И тут они, языкатые, были правы. Близняшка и гримёрша были копиями друг друга. Если другие близнецы стараются как-то отличаться, подрастая, – так им надоедает быть одинаково одетыми в родительском доме, – то гримёрша и близняшка наоборот. Не сговариваясь, они красили волосы в один цвет, цветовая гамма макияжа давно и прочно была выбрана единая для них обеих гримёршей. А с тряпками и того проще. Викин папа давным-давно привозил из рейса всего женского тряпья по две пары – жене и близняшке жены. Жадным он не был.

И хотя близняшка сильно похудела, но гримёрша похоронила себя. Просто сильно похудевшую.

Похоронила и слегла.


Папа успел прийти ко вторым похоронам. И похоронил ещё раз уже похоронившую себя жену. Для него это были первые похороны жены. А для жены – вторые похороны себя. Но как ничего не помнила о своей поездке в сумке в возрасте девяти месяцев Вика, так ничего не знала мама-гримёрша о своих вторых похоронах. И слава богу. Ей на всю недолгую, оставшуюся после первых похорон самой себя жизнь хватило впечатлений. Настолько хватило, что через край перехватило, и у неё как будто сгорели предохранители. Она, не вставая с постели, буквально за месяц похудела до состояния близняшки в гробу. И, похудев до близняшки, гримёрша сразу умерла.
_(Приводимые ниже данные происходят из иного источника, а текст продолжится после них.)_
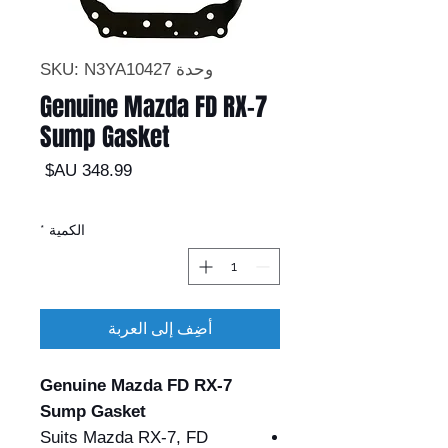
وحدة SKU: N3YA10427
Genuine Mazda FD RX-7
Sump Gasket
السعر
الكمية
*
أضِف إلى العربة
Genuine Mazda FD RX-7
Sump Gasket
Suits Mazda RX-7, FD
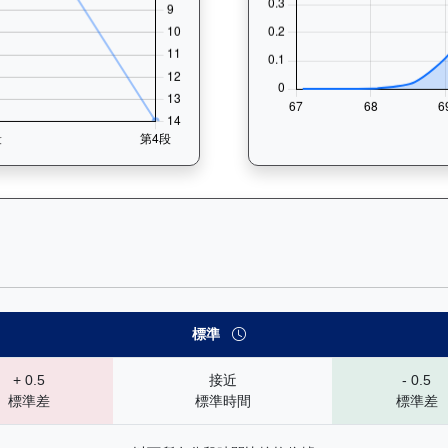
— 速勢末腳加速能力分析：查看馬匹在各途程和場地的詳細分段時間（
標準
+ 0.5
接近
- 0.5
標準差
標準時間
標準差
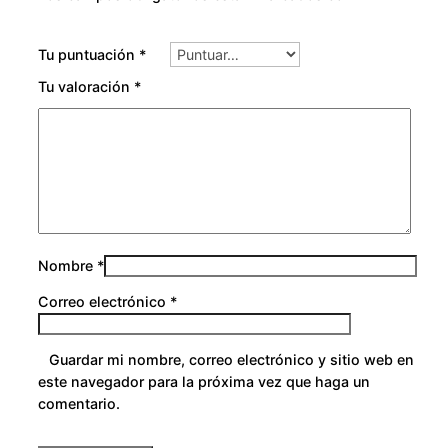
Tu puntuación
*
Tu valoración
*
Nombre
*
Correo electrónico
*
Guardar mi nombre, correo electrónico y sitio web en
este navegador para la próxima vez que haga un
comentario.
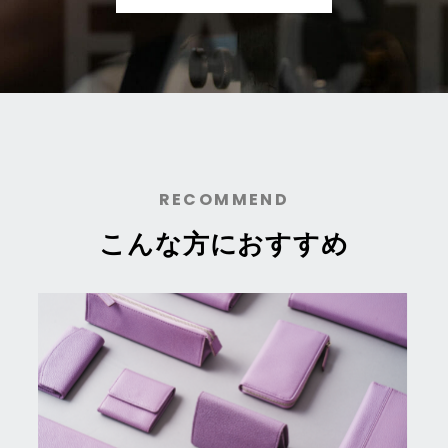
RECOMMEND
こんな方におすすめ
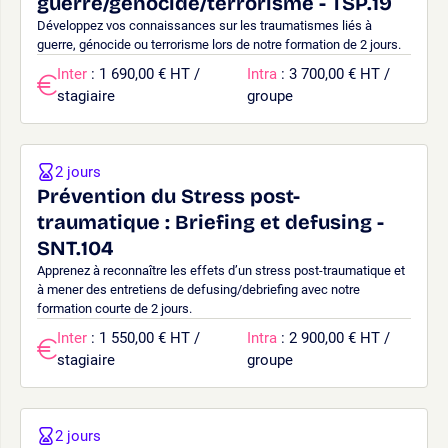
guerre/génocide/terrorisme - TSP.19
Développez vos connaissances sur les traumatismes liés à
guerre, génocide ou terrorisme lors de notre formation de 2 jours.
Inter
: 1 690,00 € HT /
Intra
: 3 700,00 € HT /
stagiaire
groupe
2 jours
Prévention du Stress post-
traumatique : Briefing et defusing -
SNT.104
Apprenez à reconnaître les effets d’un stress post-traumatique et
à mener des entretiens de defusing/debriefing avec notre
formation courte de 2 jours.
Inter
: 1 550,00 € HT /
Intra
: 2 900,00 € HT /
stagiaire
groupe
2 jours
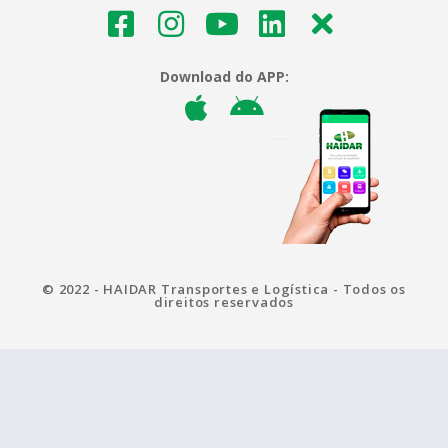
Download do APP:
© 2022 - HAIDAR Transportes e Logística - Todos os
direitos reservados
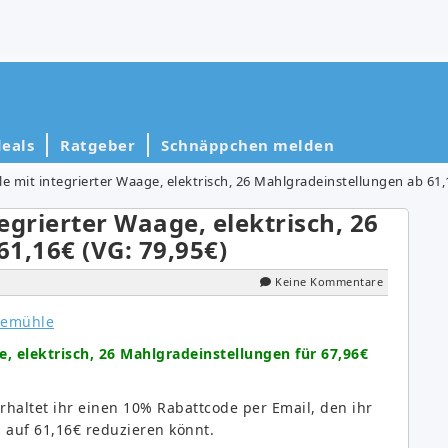
eals
Ratgeber
Schnäppchen melden
e mit integrierter Waage, elektrisch, 26 Mahlgradeinstellungen ab 61,
egrierter Waage, elektrisch, 26
1,16€ (VG: 79,95€)
Keine Kommentare
, elektrisch, 26 Mahlgradeinstellungen für 67,96€
erhaltet ihr einen 10% Rabattcode per Email, den ihr
 auf 61,16€ reduzieren könnt.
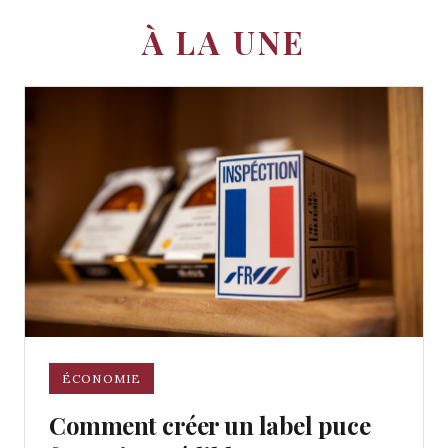
À LA UNE
ÉCONOMIE
Comment créer un label puce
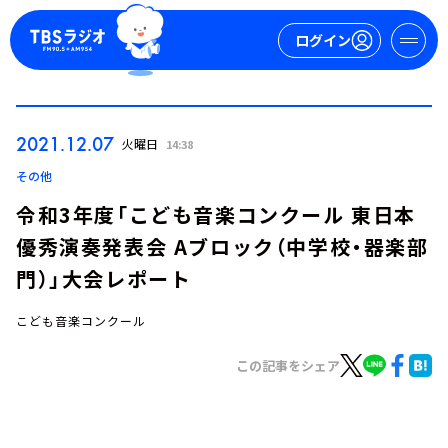
ログイン
マイページ
2021.12.07
火曜日
14:38
新規会員登録
ログイン
その他
令和3年度「こども音楽コンクール 東日本
優秀演奏発表会 Aブロック（中学校・器楽部
門）」大会レポート
こども音楽コンクール
今日の番組表
この記事をシェア
週間番組表
トピックス
TBS Podcast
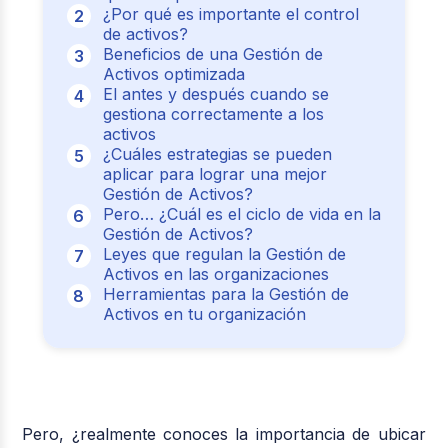
¿Por qué es importante el control
de activos?
Beneficios de una Gestión de
Activos optimizada
El antes y después cuando se
gestiona correctamente a los
activos
¿Cuáles estrategias se pueden
aplicar para lograr una mejor
Gestión de Activos?
Pero… ¿Cuál es el ciclo de vida en la
Gestión de Activos?
Leyes que regulan la Gestión de
Activos en las organizaciones
Herramientas para la Gestión de
Activos en tu organización
Pero, ¿realmente conoces la importancia de ubicar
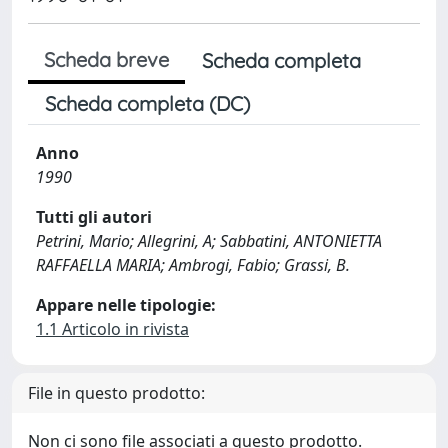
Scheda breve
Scheda completa
Scheda completa (DC)
Anno
1990
Tutti gli autori
Petrini, Mario; Allegrini, A; Sabbatini, ANTONIETTA
RAFFAELLA MARIA; Ambrogi, Fabio; Grassi, B.
Appare nelle tipologie:
1.1 Articolo in rivista
File in questo prodotto:
Non ci sono file associati a questo prodotto.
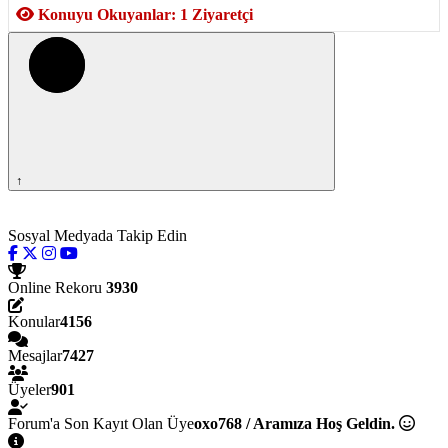
Konuyu Okuyanlar: 1 Ziyaretçi
↑
Sosyal Medyada Takip Edin
Online Rekoru
3930
Konular
4156
Mesajlar
7427
Üyeler
901
Forum'a Son Kayıt Olan Üye
oxo768 / Aramıza Hoş Geldin.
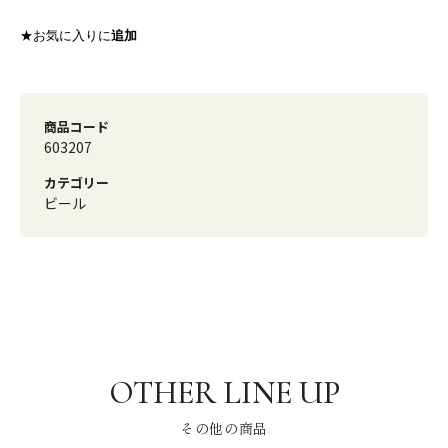
★お気に入りに
追加
商品コード
603207
カテゴリー
ビール
その他の商品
Викин папа очень сильно горевал. Нет, он не кричал страшным голосом, не кидался в могилу, не бился головой об крышку гроба. Он спокойно делал всё, что нужно. Организация похорон, поминки, бесконечные соболезнования друзей, приятелей, знакомых. Он стоял и кивал. Благодарил за сочувствие. И никто не заметил, как Викин папа горевал. Жёны моряков экипажа судна даже перешёптывались между собой, мол, смотрите, какой спокойный! Аж противно! Вот так ждёшь их месяцами… Годами! Всё для них, всё ради них, а сдохнешь – спокойно закопает, не проронив ни слезинки. Чуть не улыбается, скотина! И только жена капитана, даже на кладбище дымя своей вечной иностранной сигаретой, рявкнула шептуньям, что они тупее ста подвалов. А в том южном приморском городе присказка «тупой, как сто подвалов!» – это даже не диагноз, а приговор. Жёны моряков экипажа тут же замолчали. Капитанша рявкнула! Никто из жён моряков не хотел, чтобы её муженёк вылетел из экипажа. Капитанша имела на капитана такое влияние, что начальник Черноморского морского пароходства и рядом не стоял. Капитан вот уже тридцать лет был без ума от своей супруги – и в подробностях начинал мечтать о ней ещё на подходе к отечественным территориальным водам. И если кому-то что-то – из членов экипажа – было надо, он не шёл к капитану. Он отправлял к жене капитана свою жену.